Using straw bedding is not recommended unless you plan to clean very frequently. While chickens love it, straw and duck poo are the perfect recipe for a very stinky situation.
Food & Health
The disadvantage of a mixed flock in relation to their feeding is that you have to be more aware of what each creature needs nutritionally and what foods or medications can be dangerous.
Medicated feed can’t be fed to a mixed flock. It’s not as simple as buying chicken pellets or waterfowl crumble.
Each type of bird needs slightly varied percentages of different nutrients. Feed labeled “multiflock” isn’t necessarily always good for everyone. High-protein foods can be detrimental to ducks, causing angle wing and increasing their weight unsafely. For game fowl, though, high protein is beneficial.
I like to use a standard layer pellet and add in black oil sunflower seeds and dried corn for the peafowl, meal worms for the ducks and other seeds and snacks that everyone can enjoy. In winter, I regularly supply green goodies such as chopped kale, baby leaf spinach and grated carrot.
Feeding time in a mixed run can get hectic. This is the time when the most disagreements occur between flock residents. Having several food dishes spread around the coop allows everyone to eat in relative peace.
The basic supplemental nutrition needs of your flock will also be subject to what your intended use for the birds is—i.e., eggs, meat or optics—as well as the breeds you raise and your surrounding environment. Full nutritional charts are easy to find online.
At first, all of this can be daunting, but despite there being quite a lot to consider when creating a mixed flock, once everything is in place, you’ll be glad you did your homework and happy to be housing communally.
There is nothing like coming out in the morning to open the coop door and witnessing all the little personalities and conversations going on. Mixed flocks are a joy to watch and raise!
Very few preventative medications can be given to all birds in equal dosages, and some debate as to whether preventatives should be used at all, which is ultimately why I chose to go the natural rout when it comes to preventative measures and treats.
By free-ranging, the birds are able to source a lot of their own nutritional needs, but when cooped up in winter or bad weather, I successfully supplement with garlic and herbs.

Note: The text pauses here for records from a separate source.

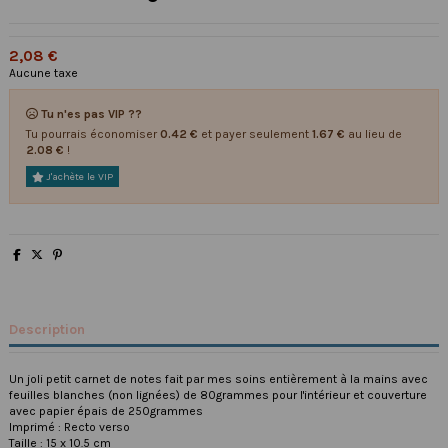
2,08 €
Aucune taxe
Tu n'es pas VIP ??
Tu pourrais économiser
0.42 €
et payer seulement
1.67 €
au lieu de
2.08 €
!
J'achète le VIP
Description
Un joli petit carnet de notes fait par mes soins entièrement à la mains avec
feuilles blanches (non lignées) de 80grammes pour l'intérieur et couverture
avec papier épais de 250grammes
Imprimé : Recto verso
Taille : 15 x 10.5 cm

I also provide our ducks with regular rations of nutritional yeast, high in niacin, which is important to their growth and health and can be mixed in with the flock’s drinking water or sprinkled over their feed.
Dirty Old Ducks?
Ducks are likely to be your messiest residents. So if you intend to keep some, having proper flooring in the run is also important. A cement, linoleum or stone floor will be easiest to clean in a coop, but make sure the run is lined with something softer.
Ducks especially, but other birds as well, are prone to bumblefoot if kept on hard surfaces for too long. I use wood chips over a dirt floor in my run and allow my chickens to do the heavy lifting when it comes to cleaning. Their constant scratching means that the floor base is always rotating and aerating and is largely kept clean without human intervention.
I do one big scoop-out in spring after long freeze periods, and otherwise leave them to it. Sand or pea gravel would also be effective flooring, allowing water to drain and chickens to still scratch. We prefer the wood chips though, because they eventually have a second life as garden compost.